Pre-Medical Preparation at UHMānoa: Allopathic Medicine
Text compiled from the American Association of Medical Colleges website,
the American Medical Association website, NAAHP’s Medical Professions Admission Guide,
the USMLE website, UHM’s JABSOM website, and the UHM 2013-2014 Catalog
Hawai'i Allopathic Programs in Hawai'i: John A. Burns School of Medicine
Allopathic M.D. Programs
Prerequisites for Admission
What makes a strong candidate?
The Application Process
Pre-Med Programs for UHM Students
Medical doctors, or physicians, are highly trained healthcare professionals who perform medical examinations, diagnose illnesses, prescribe drugs, and treat patients suffering from injury or disease using a variety of techniques.
Physicians serve in all types of communities, from rural to inner city, and in a wide variety of settings, from private practice to clinics and hospitals.
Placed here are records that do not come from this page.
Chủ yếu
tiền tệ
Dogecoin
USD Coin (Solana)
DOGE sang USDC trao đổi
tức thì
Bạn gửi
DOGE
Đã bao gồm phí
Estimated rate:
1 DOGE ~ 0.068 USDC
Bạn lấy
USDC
They also work in specialized settings, such as homeless shelters, schools, sports programs, prisons, nursing homes, third-world countries, and the armed forces. About one-third of the nation’s physicians are generalists, or “primary care” doctors, although that percentage is declining as more physicians choose to become specialists. Generalists include fields such as internists, family physicians, and pediatricians. Specialists focus on a particular system or part of the body; examples include neurologists, hematologists, cardiologists, and podiatrists, to name only a few.
Physicians also serve in research, studying and developing new treatments for disease, in academia, sharing their skills by educating medical students, in health organizations, pharmaceutical companies, medical technology manufacturing, health insurance companies, and in corporations with health and safety programs.
Related Careers: physician assistant, nursing, medical technician, dentistry, optometry, veterinary medicine, pharmacy, biomedical research, biomedical engineering, and hospital administration.
There are five primary fields in medicine: Allopathic, Chiropractic, Naturopathic, Osteopathic, and Podiatric, all of which diagnose and treat disease.
- Allopathic physicians (MDs, Medical Doctors, or Doctors of Medicine) focus on diagnosing and treating disease; treatments include prescription medication and surgery. Allopathic medicine offers both primary care and a large number of specializations, but many MDs specialize.
- Chiropractic physicians (DCs, Doctors of Chiropracty, or Doctors of Chiropractic Medicine) focus on the promotion of health through the alignment of the musculoskeletal structure. DCs do not use invasive procedures such as surgery.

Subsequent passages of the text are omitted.